Die Gedanken an Ryan, die gestern Abend noch so präsent waren, fühlen sich jetzt nicht mehr so bedrückend an. Vielleicht liegt es daran, dass ich mit Mia darüber gesprochen habe, wenn auch nur indirekt. Aber es könnte auch einfach daran liegen, dass ich langsam akzeptiere, dass manche Dinge einfach Zeit brauchen.

Als ich schließlich aufstehe, beschließe ich, den Tag ganz entspannt anzugehen. Kein überstürztes Frühstück, kein Hetzen zu den Vorlesungen – heute will ich mir einfach Zeit nehmen. Ich ziehe meine gemütlichste Kleidung an, ein weicher Pullover und eine Jeans, und mache mich dann auf den Weg zur Cafeteria. Der Duft von frisch gebrühtem Kaffee empfängt mich, als ich die Cafeteria betrete, und ich entscheide mich für eine große Tasse, die ich mit nach draußen nehme. Es ist einer dieser kühlen Herbsttage, an denen der Atem in kleinen Wölkchen vor einem schwebt, aber die Sonne genug Kraft hat, um die Kälte angenehm zu machen.
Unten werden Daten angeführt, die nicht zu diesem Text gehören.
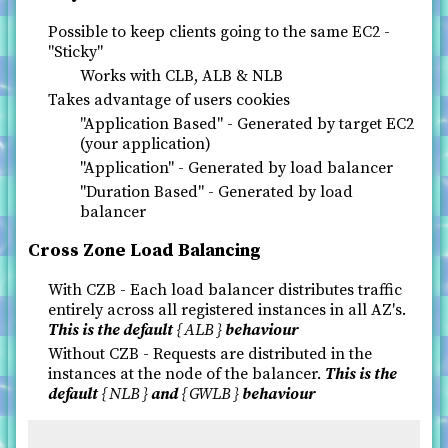
Possible to keep clients going to the same EC2 -
"Sticky"
Works with CLB, ALB & NLB
Takes advantage of users cookies
"Application Based" - Generated by target EC2
(your application)
"Application" - Generated by load balancer
"Duration Based" - Generated by load
balancer
Cross Zone Load Balancing
With CZB - Each load balancer distributes traffic
entirely across all registered instances in all AZ's.
This is the default
ALB
behaviour
Without CZB - Requests are distributed in the
instances at the node of the balancer.
This is the
default
NLB
and
GWLB
behaviour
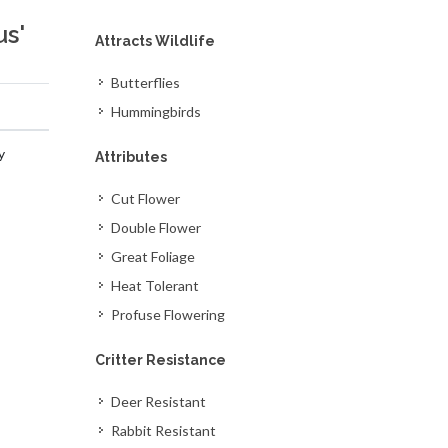
us'
Attracts Wildlife
Butterflies
Hummingbirds
y
Attributes
Cut Flower
Double Flower
Great Foliage
Heat Tolerant
Profuse Flowering
Critter Resistance
Deer Resistant
Rabbit Resistant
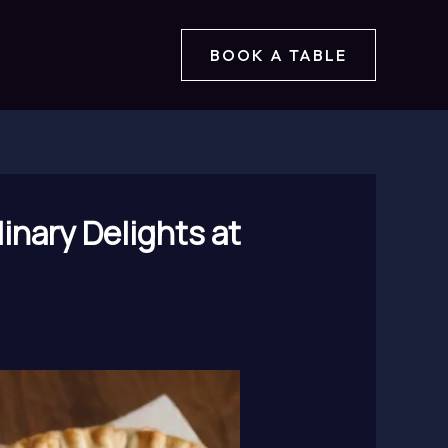
BOOK A TABLE
inary Delights at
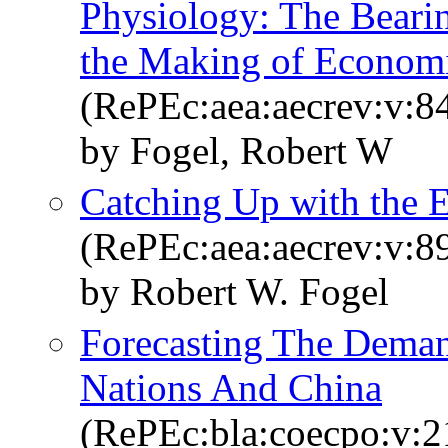
Physiology: The Beari
the Making of Economi
(RePEc:aea:aecrev:v:84
by Fogel, Robert W
Catching Up with the
(RePEc:aea:aecrev:v:89
by Robert W. Fogel
Forecasting The Deman
Nations And China
(RePEc:bla:coecpo:v:21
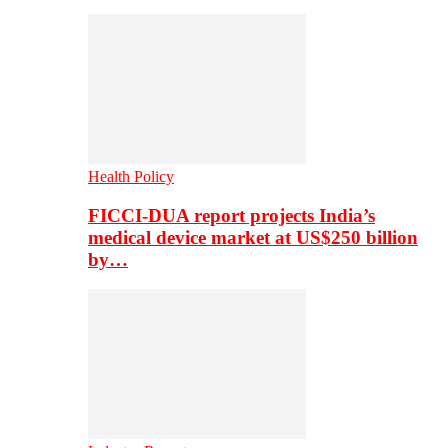
Health Policy
FICCI-DUA report projects India’s
medical device market at US$250 billion
by…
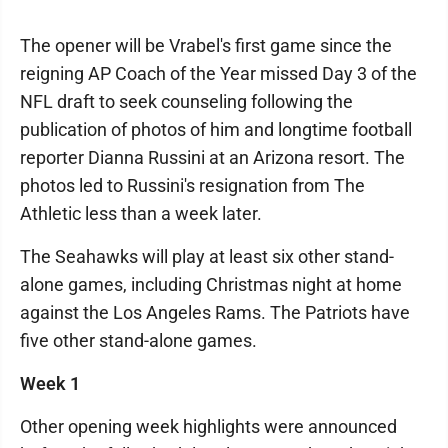
The opener will be Vrabel's first game since the
reigning AP Coach of the Year missed Day 3 of the
NFL draft to seek counseling following the
publication of photos of him and longtime football
reporter Dianna Russini at an Arizona resort. The
photos led to Russini's resignation from The
Athletic less than a week later.
The Seahawks will play at least six other stand-
alone games, including Christmas night at home
against the Los Angeles Rams. The Patriots have
five other stand-alone games.
Week 1
Other opening week highlights were announced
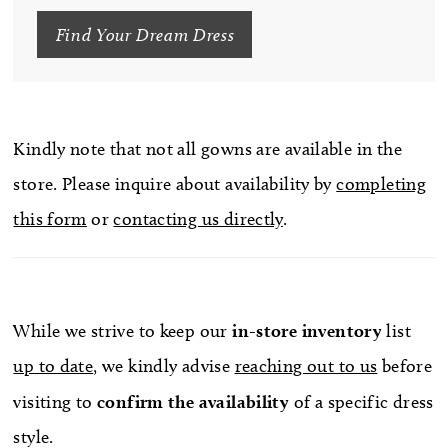
Find Your Dream Dress
Kindly note that not all gowns are available in the
store. Please inquire about availability by
completing
this form
or
contacting us directly
.
While we strive to keep our
in-store
inventory
list
up to date
, we kindly advise
reaching out to us
before
visiting to
confirm
the availability
of a specific dress
style.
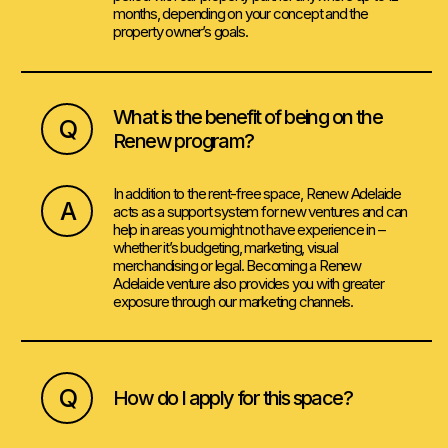
months, depending on your concept and the
property owner’s goals.
What is the benefit of being on the
Q
Renew program?
In addition to the rent-free space, Renew Adelaide
A
acts as a support system for new ventures and can
help in areas you might not have experience in –
whether it’s budgeting, marketing, visual
merchandising or legal. Becoming a Renew
Adelaide venture also provides you with greater
exposure through our marketing channels.
Q
How do I apply for this space?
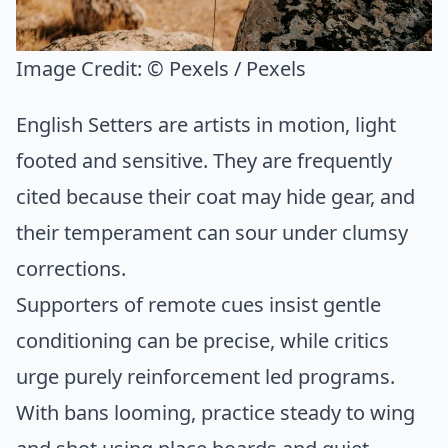
Image Credit:
© Pexels / Pexels
English Setters are artists in motion, light
footed and sensitive. They are frequently
cited because their coat may hide gear, and
their temperament can sour under clumsy
corrections.
Supporters of remote cues insist gentle
conditioning can be precise, while critics
urge purely reinforcement led programs.
With bans looming, practice steady to wing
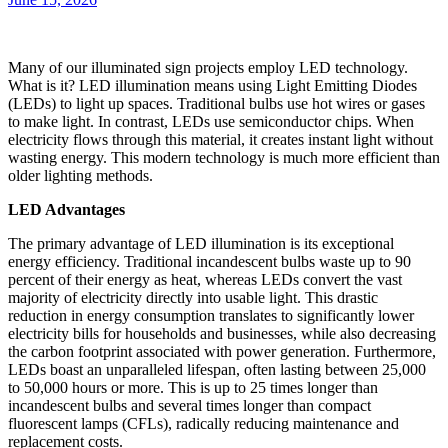
Many of our illuminated sign projects employ LED technology.
What is it? LED illumination means using Light Emitting Diodes
(LEDs) to light up spaces. Traditional bulbs use hot wires or gases
to make light. In contrast, LEDs use semiconductor chips. When
electricity flows through this material, it creates instant light without
wasting energy. This modern technology is much more efficient than
older lighting methods.
LED Advantages
The primary advantage of LED illumination is its exceptional
energy efficiency. Traditional incandescent bulbs waste up to 90
percent of their energy as heat, whereas LEDs convert the vast
majority of electricity directly into usable light. This drastic
reduction in energy consumption translates to significantly lower
electricity bills for households and businesses, while also decreasing
the carbon footprint associated with power generation. Furthermore,
LEDs boast an unparalleled lifespan, often lasting between 25,000
to 50,000 hours or more. This is up to 25 times longer than
incandescent bulbs and several times longer than compact
fluorescent lamps (CFLs), radically reducing maintenance and
replacement costs.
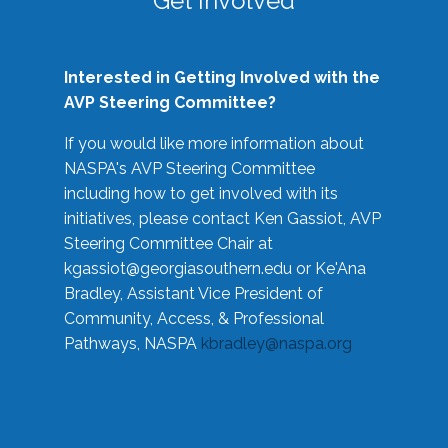
Get Involved
Interested in Getting Involved with the
AVP Steering Committee?
If you would like more information about
NASPA's AVP Steering Committee
including how to get involved with its
initiatives, please contact Ken Gassiot, AVP
Steering Committee Chair at
kgassiot@georgiasouthern.edu
or Ke'Ana
Bradley, Assistant Vice President of
Community, Access, & Professional
Pathways, NASPA
kbradley@naspa.org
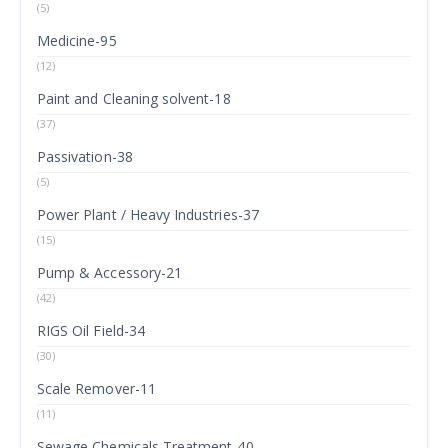
(5)
Medicine-95
(12)
Paint and Cleaning solvent-18
(37)
Passivation-38
(5)
Power Plant / Heavy Industries-37
(15)
Pump & Accessory-21
(42)
RIGS Oil Field-34
(30)
Scale Remover-11
(11)
Sewage Chemicals Treatment-40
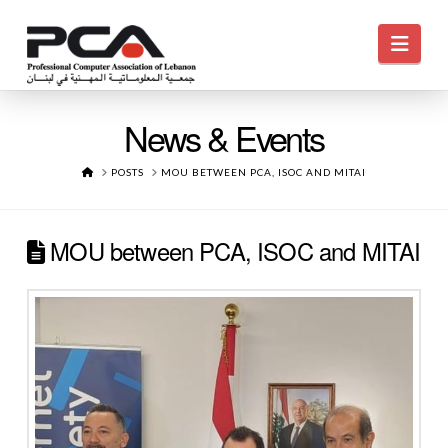
Navi
News & Events
HOME
POSTS
MOU BETWEEN PCA, ISOC AND MITAI
MOU between PCA, ISOC and MITAI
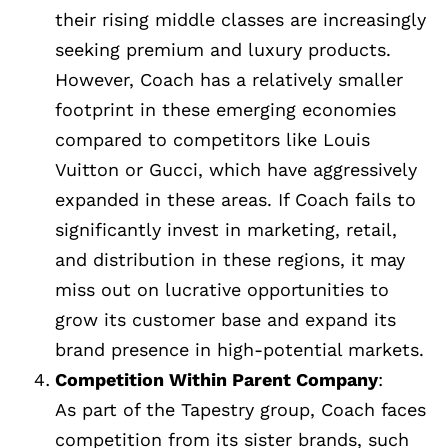
their rising middle classes are increasingly
seeking premium and luxury products.
However, Coach has a relatively smaller
footprint in these emerging economies
compared to competitors like Louis
Vuitton or Gucci, which have aggressively
expanded in these areas. If Coach fails to
significantly invest in marketing, retail,
and distribution in these regions, it may
miss out on lucrative opportunities to
grow its customer base and expand its
brand presence in high-potential markets.
Competition Within Parent Company
:
As part of the Tapestry group, Coach faces
competition from its sister brands, such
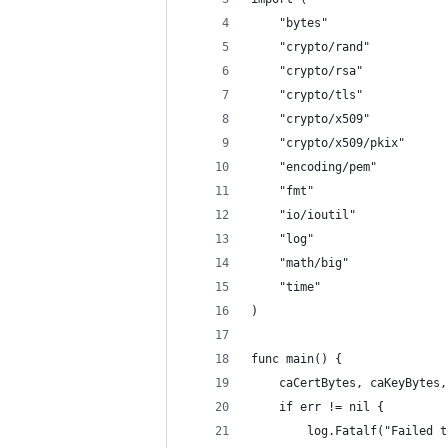
	"bytes"
	"crypto/rand"
	"crypto/rsa"
	"crypto/tls"
	"crypto/x509"
	"crypto/x509/pkix"
	"encoding/pem"
	"fmt"
	"io/ioutil"
	"log"
	"math/big"
	"time"
)
func main() {
	caCertBytes, caKeyBytes
	if err != nil {
		log.Fatalf("Failed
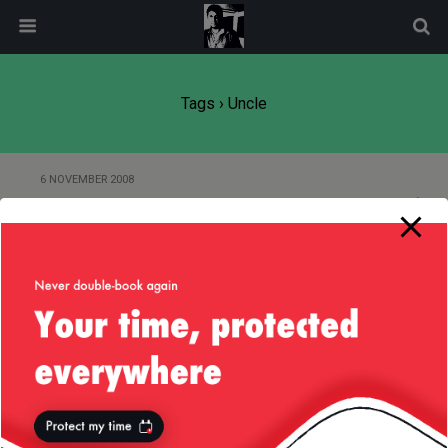
modal-check
Tags › Uncle
6 NOVEMBER 2008
I’m an uncle!!!
Back to top
Mobile
Desktop
All content Copyright
Liviu Tudor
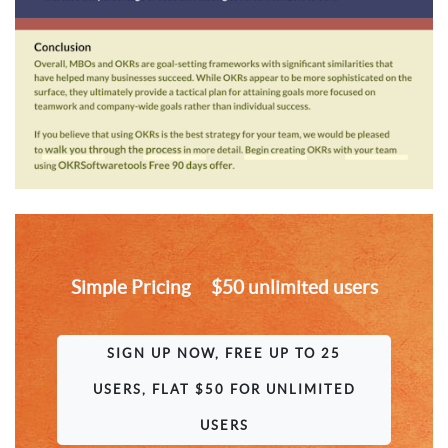
Simple Pricing $50 unlimited users
SIGN UP NOW, FREE UP TO 25
USERS, FLAT $50 FOR UNLIMITED
USERS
Ich finde eine Bank unter einem Baum, dessen Blätter noch immer in den prächtigsten Farben leuchten. Es ist derselbe Baum, unter dem ich neulich schon gesessen habe, als ich nachgedacht habe. Irgendwie fühle ich mich hier wohl, fast so, als wäre dieser Platz zu meinem persönlichen Rückzugsort geworden.

Ich nehme einen Schluck von meinem Kaffee und schließe kurz die Augen, genieße die Wärme, die sich in meinem Körper ausbreitet. In der Ferne höre ich das Lachen von ein paar Studenten, die gerade auf dem Weg zur Vorlesung sind. Für einen Moment fühlt es sich an, als würde die ganze Welt einfach nur stillstehen, und das ist genau das, was ich jetzt brauche.

Doch das Gefühl der Ruhe währt nicht lange. Schon nach kurzer Zeit beginnt mein Kopf wieder zu arbeiten, die Gedanken an Ryan drängen sich erneut in den Vordergrund. Ich kann einfach nicht aufhören, darüber nachzudenken, was er gesagt hat, und was es für uns beide bedeutet.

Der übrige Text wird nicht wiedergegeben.